How to organize a group’s work
Discussion
Do you want to work together? What are the benefits? How much of our individual work is caused by not having a way to collaborate? If we could collaborate, would it improve the quality of our work? Do we want to?”
GitHub organizations
Should I start a repository under my account or open a new organization?
Single-person projects often start under own account.
It is no problem to move a project from own namespace to an organization later.
When starting a larger project with several people, possibly several affiliations, an organization may be a better start.
If this is a GitHub pages project, then it will matter for the URL:
myuser.github.io/myproject/
vs.ourorg.github.io/ourproject/
.
Should I add everybody as collaborator?
If you are a handful of project collaborators it probably makes sense to add everybody as collaborators.
But one does not have to be a collaborator to contribute (anybody can send contributions to public projects).
External contributors don’t have to be added.
Organizational permissions
Organizations have owners and members.
Owners can add additional members and delete repositories.
Members can also be organized into teams.
We recommend to write-protect the default branch and protect it against force-pushes and accidental deletions.
GitHub or GitLab?
GitHub: probably better integrations (with services like Zenodo), probably more visibility (more users).

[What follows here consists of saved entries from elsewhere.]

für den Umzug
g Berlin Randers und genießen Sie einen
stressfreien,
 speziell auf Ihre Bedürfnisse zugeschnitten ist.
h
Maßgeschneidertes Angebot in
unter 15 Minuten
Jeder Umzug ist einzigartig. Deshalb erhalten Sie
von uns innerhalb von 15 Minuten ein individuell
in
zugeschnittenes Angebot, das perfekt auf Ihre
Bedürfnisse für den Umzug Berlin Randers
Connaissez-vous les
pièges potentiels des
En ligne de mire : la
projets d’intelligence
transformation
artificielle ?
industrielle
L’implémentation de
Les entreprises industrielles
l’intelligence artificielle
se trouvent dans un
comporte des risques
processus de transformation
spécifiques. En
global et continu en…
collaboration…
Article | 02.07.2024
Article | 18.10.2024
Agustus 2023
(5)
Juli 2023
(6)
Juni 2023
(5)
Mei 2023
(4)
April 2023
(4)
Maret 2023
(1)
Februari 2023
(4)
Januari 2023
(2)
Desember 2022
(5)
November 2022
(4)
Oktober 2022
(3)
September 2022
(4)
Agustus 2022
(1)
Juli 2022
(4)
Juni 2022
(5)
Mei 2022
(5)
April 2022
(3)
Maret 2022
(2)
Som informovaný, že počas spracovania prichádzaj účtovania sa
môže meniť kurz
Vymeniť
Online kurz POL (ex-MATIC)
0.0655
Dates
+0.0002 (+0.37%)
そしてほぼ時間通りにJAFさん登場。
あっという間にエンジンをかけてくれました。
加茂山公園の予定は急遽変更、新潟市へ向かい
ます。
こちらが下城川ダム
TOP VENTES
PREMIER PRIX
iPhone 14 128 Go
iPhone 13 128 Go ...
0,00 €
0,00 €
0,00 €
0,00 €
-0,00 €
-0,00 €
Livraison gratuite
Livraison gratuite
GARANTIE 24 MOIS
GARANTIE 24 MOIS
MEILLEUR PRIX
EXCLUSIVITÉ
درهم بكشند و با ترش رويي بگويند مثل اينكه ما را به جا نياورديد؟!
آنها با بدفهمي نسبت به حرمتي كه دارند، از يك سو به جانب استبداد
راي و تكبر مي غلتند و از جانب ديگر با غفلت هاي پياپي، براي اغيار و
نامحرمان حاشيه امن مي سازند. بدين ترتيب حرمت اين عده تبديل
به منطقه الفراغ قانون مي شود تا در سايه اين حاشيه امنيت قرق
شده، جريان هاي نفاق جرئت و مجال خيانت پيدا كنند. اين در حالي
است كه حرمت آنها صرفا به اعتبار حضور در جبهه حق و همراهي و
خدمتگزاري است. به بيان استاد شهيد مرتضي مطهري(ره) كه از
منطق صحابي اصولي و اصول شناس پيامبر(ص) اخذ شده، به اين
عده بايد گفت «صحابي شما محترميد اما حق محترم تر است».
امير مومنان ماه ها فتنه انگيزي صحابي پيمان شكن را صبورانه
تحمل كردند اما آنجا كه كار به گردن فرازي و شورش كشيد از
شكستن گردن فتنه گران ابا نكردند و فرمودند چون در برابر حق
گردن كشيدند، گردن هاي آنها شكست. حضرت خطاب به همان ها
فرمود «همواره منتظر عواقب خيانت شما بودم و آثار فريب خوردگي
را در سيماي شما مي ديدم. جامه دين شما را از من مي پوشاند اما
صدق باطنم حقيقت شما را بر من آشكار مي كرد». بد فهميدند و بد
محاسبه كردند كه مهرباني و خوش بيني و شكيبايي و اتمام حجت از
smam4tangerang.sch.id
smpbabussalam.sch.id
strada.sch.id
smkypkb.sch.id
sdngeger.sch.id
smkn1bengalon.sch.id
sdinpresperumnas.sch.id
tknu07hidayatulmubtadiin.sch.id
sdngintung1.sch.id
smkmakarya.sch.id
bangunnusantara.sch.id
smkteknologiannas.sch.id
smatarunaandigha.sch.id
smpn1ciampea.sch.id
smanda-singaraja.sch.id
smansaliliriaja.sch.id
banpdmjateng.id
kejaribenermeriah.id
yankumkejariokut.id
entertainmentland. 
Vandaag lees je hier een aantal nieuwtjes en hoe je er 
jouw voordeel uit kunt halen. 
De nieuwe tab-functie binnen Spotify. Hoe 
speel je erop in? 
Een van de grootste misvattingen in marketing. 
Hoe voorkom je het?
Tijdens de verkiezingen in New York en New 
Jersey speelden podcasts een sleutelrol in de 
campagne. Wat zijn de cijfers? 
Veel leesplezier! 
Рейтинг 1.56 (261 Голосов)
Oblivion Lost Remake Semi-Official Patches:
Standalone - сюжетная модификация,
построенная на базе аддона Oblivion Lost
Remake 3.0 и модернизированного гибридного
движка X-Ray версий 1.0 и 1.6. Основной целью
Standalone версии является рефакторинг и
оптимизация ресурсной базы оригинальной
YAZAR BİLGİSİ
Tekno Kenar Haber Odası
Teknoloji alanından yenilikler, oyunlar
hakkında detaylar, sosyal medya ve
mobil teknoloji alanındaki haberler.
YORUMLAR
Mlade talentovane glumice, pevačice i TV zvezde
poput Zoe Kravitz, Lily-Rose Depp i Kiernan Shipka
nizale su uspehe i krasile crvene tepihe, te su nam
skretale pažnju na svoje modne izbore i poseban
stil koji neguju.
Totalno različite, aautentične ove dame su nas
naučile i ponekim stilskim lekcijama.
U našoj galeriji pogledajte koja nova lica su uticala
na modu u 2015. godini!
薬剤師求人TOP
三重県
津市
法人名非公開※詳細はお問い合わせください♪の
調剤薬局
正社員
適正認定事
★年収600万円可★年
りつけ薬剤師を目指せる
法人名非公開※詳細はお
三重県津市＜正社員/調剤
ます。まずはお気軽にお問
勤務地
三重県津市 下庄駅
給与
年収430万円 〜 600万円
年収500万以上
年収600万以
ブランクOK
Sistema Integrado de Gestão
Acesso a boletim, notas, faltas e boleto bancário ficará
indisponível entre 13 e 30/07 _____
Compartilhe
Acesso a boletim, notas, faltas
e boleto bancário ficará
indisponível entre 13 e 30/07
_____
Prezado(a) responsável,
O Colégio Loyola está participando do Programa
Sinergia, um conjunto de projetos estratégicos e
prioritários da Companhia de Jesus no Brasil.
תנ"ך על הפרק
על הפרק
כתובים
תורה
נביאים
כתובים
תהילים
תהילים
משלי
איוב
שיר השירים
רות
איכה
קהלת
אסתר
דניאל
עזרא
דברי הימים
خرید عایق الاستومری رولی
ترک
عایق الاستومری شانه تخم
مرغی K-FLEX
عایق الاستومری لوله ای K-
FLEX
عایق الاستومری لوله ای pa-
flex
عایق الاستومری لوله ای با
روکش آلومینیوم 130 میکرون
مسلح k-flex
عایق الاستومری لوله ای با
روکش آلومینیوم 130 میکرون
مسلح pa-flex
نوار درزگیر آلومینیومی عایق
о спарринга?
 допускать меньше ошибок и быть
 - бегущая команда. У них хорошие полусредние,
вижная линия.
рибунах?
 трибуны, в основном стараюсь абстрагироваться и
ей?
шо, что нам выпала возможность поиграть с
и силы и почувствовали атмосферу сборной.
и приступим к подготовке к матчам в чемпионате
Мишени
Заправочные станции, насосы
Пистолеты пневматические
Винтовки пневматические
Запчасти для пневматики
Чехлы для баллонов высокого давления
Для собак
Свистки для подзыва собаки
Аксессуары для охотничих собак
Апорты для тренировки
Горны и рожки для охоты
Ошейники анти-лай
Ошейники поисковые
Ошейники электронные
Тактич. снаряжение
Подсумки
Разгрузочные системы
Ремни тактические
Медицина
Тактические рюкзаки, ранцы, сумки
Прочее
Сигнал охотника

GitLab: more features, you can also self-host, more advanced continuous integration.
Your own university’s GitLab: most control, local support, but limited visibility and you might lose access when you move on.
Direct commits or pull requests?
For single-person projects: direct pushes.
If you have somebody who can help you with code review: use pull requests.
For projects with 2 or more persons: agree on applying all changes via pull requests and create a new branch for every change.
Do you ever review what others do? Would it improve your work if you did? Would it overall save time?
Small vs. large changes
For larger changes first open an issue and describe your idea and collect feedback.
Alternative: if you already have a larger change half-finished but you are unsure whether you are on the right track, open a draft pull request. These are meant to share unfinished drafts and collect suggestions.
Optional exercise contributing larger changes
Instructor note
A participant shares screen and creates a repository, then instructor takes screen share and we go through steps to contribute to that repository (without write permissions), then screen share goes back to participant and we together review this change
Exercise
We first open an issue via the web interface and describe our idea. In the issue we can collect feedback
We clone the exercise repository using GitHub Desktop
Create a new branch
Add the new file to the local repository
Commit and refer to the issue (e.g. here closing issue number 12: “this is the commit message, closes #12”)
Try to publish that branch (you may not have write permissions to the repository on GitHub)
If you don’t have write permissions: “Fork this repository”, then try to publish the branch to the fork
“Create Pull Request”
If you forgot to refer to the issue in the commit, you can refer to the issue in the pull request
Bonus exercise
Send a pull request with a typo/mistake in it and adjust the pull request with a subsequent commit. Discuss how adjusting pull requests can be a useful mechanism.